With transponders around their necks, the cows get individualized service. Lasers scan and map their underbellies, and a computer charts each animal’s “milking speed,” a critical factor in a 24-hour-a-day operation.
The robots also monitor the amount and quality of milk produced, the frequency of visits to the machine, how much each cow has eaten, and even the number of steps each cow has taken per day, which can indicate when she is in heat.
In the future, a successful cow milker may need to be an astute data reader and analyst.
Every job is also being pulled apart faster. For instance, being a cow milker may become disaggregated. The high-skilled part of that job may move up—now you either have to learn computing or become a veterinarian who understands the anatomy of cows or be a big data scientist
who can analyze a cow’s behavior. At the same time the less skilled part of that job—herding cows into and out of the milking barn and cleaning up their manure—may get pulled down so that it can be done by anyone for a minimum wage (and probably soon by a robot). This is a broad trend in the workplace, as Bessen noted: the skilled part of each job requires more skill and rewards more skill, and the routine, repetitive part, which can much more easily be automated, will pay minimum wages or just be given over to a bot.
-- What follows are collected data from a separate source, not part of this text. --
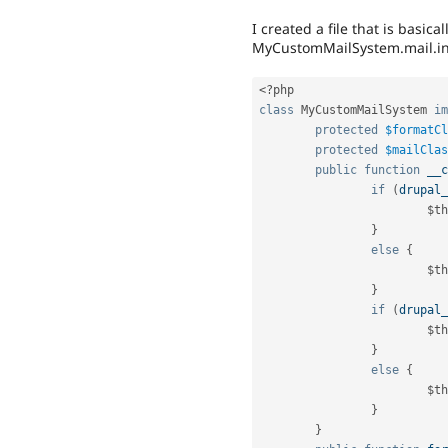
I created a file that is basic
MyCustomMailSystem.mail.i
<?php
class
MyCustomMailSystem
im
protected
$formatCl
protected
$mailClas
public
function
__c
if
(
drupal_
$th
}
else
{
$th
}
if
(
drupal_
$th
}
else
{
$th
}
}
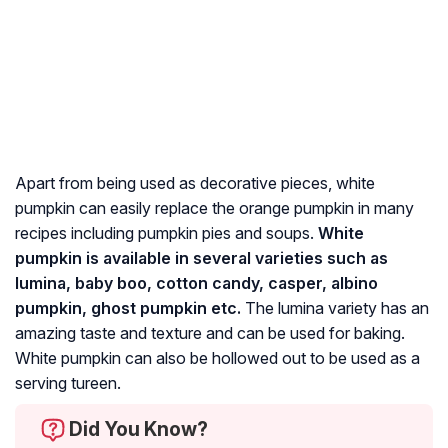
Apart from being used as decorative pieces, white
pumpkin can easily replace the orange pumpkin in many
recipes including pumpkin pies and soups.
White
pumpkin is available in several varieties such as
lumina, baby boo, cotton candy, casper, albino
pumpkin, ghost pumpkin etc.
The lumina variety has an
amazing taste and texture and can be used for baking.
White pumpkin can also be hollowed out to be used as a
serving tureen.
Did You Know?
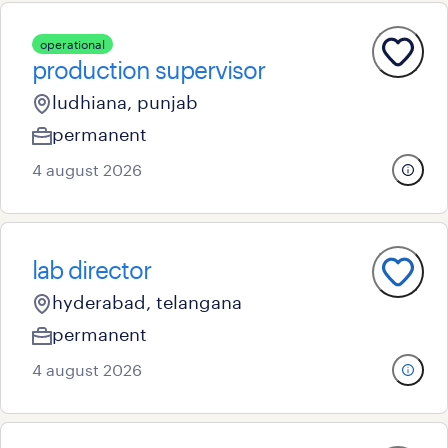
operational
production supervisor
ludhiana, punjab
permanent
4 august 2026
lab director
hyderabad, telangana
permanent
4 august 2026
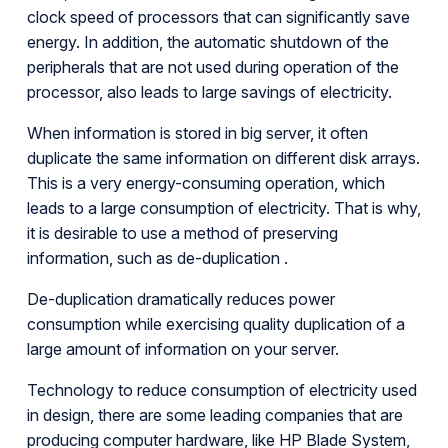
clock speed of processors that can significantly save
energy. In addition, the automatic shutdown of the
peripherals that are not used during operation of the
processor, also leads to large savings of electricity.
When information is stored in big server, it often
duplicate the same information on different disk arrays.
This is a very energy-consuming operation, which
leads to a large consumption of electricity. That is why,
it is desirable to use a method of preserving
information, such as de-duplication .
De-duplication dramatically reduces power
consumption while exercising quality duplication of a
large amount of information on your server.
Technology to reduce consumption of electricity used
in design, there are some leading companies that are
producing computer hardware, like HP Blade System,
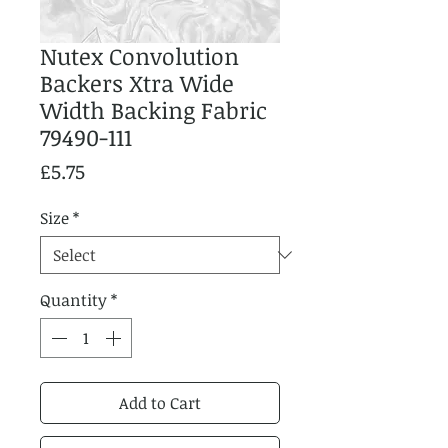
Nutex Convolution
Backers Xtra Wide
Width Backing Fabric
79490-111
Price
£5.75
Size
*
Quantity
*
Add to Cart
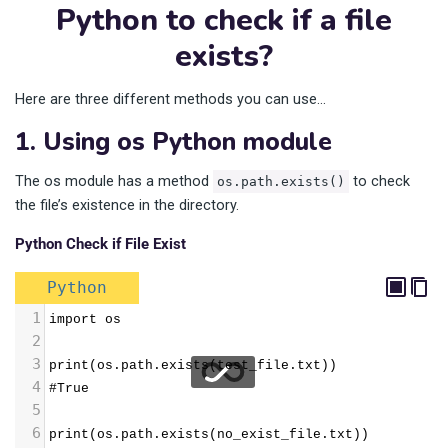
Python to check if a file
exists?
Here are three different methods you can use…
1. Using os Python module
The os module has a method
to check
os.path.exists()
the file’s existence in the directory.
Python Check if File Exist
Python
1
import os
2
3
print(os.path.exists(test_file.txt))
4
#True
5
6
print(os.path.exists(no_exist_file.txt))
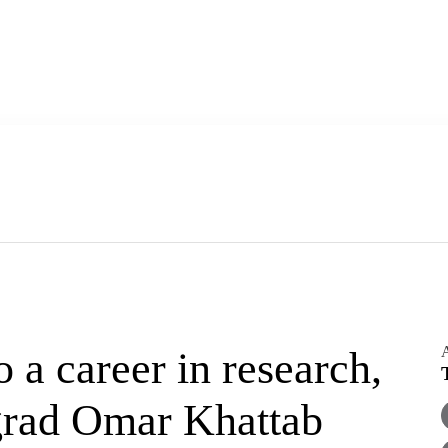
A
a career in research,
grad Omar Khattab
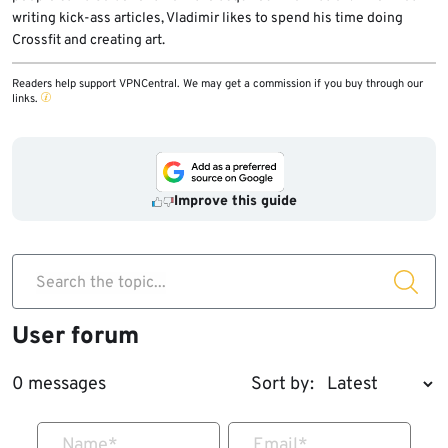
writing kick-ass articles, Vladimir likes to spend his time doing
Crossfit and creating art.
Readers help support VPNCentral. We may get a commission if you buy through our
links.
Improve this guide
Search the topic...
User forum
0 messages
Sort by:
Name
*
Email
*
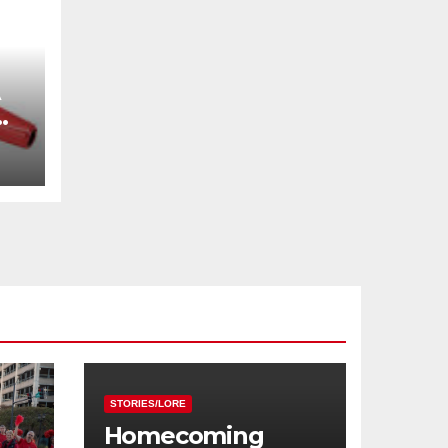
STORIES/LORE
Homecoming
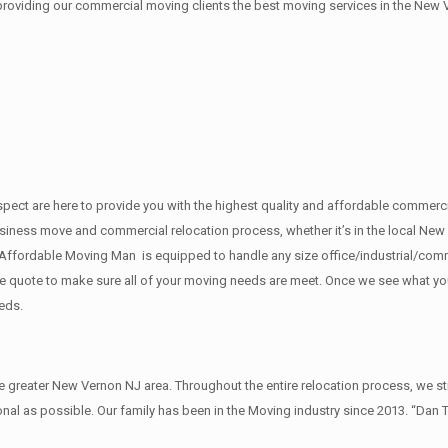
 providing our commercial moving clients the best moving services in the New 
f respect are here to provide you with the highest quality and affordable com
usiness move and commercial relocation process, whether it’s in the local New 
 Affordable Moving Man is equipped to handle any size office/industrial/comm
rate quote to make sure all of your moving needs are meet. Once we see what y
eds.
reater New Vernon NJ area. Throughout the entire relocation process, we str
al as possible. Our family has been in the Moving industry since 2013. “Dan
At the same time, every job is also being pulled out faster—more machines, robots, and workers in India and China can now compete for all of it or a bigger part of it. That demands more self-motivation, persistence, and grit to learn new technical or social-emotional skills to keep one step ahead of the robots, Indians, Chinese, and other skilled foreigners through lifelong learning.
And, finally, every job is being pulled down faster—it’s being outsourced to history in its present form and made obsolete faster than ever. And that demands more entrepreneurial thinking at every level: a constant searching for new niches, new opportunities to start something from which to profit and create employment.
So, at a minimum, our educational systems must be retooled to maximize these needed skills and attributes: strong fundamentals in writing, reading, coding, and math; creativity, critical thinking, communication, and collaboration; grit, self-motivation, and lifelong learning habits; and entrepreneurship and improvisation—at every level.
The Compounding Solution
Fortunately, new technology tools will aid this endeavor. The new social contracts we need between government, business, the social sector, and workers will be far more feasible if we find creative ways—to borrow a phrase from Nest Labs’ founder, Tony Fadell—to turn “AI into IA.” In my rendering, that would be to turn artificial intelligence into intelligent assistance, intelligent assistants, and intelligent algorithms.
Intelligent assistance involves leveraging artificial intelligence to enable the government, individual companies, and the nonprofit social sector to develop more sophisticated online and mobile platforms that can empower every worker to engage in lifelong learning on their own time, and to have their learning recognized and rewarded with advancement. Intelligent assistants arise when we use artificial intelligence to improve the interfaces between humans and their tools with software, so humans can not only learn faster but also act faster and act smarter. Lastly, we need to deploy AI to create more intelligent algorithms, or what Reid Hoffman calls “human networks”—so that we can much more efficiently connect people to all the job opportunities that exist, all the skills needed for each job, and all the educational opportunities to acquire those skills cheaply and easily.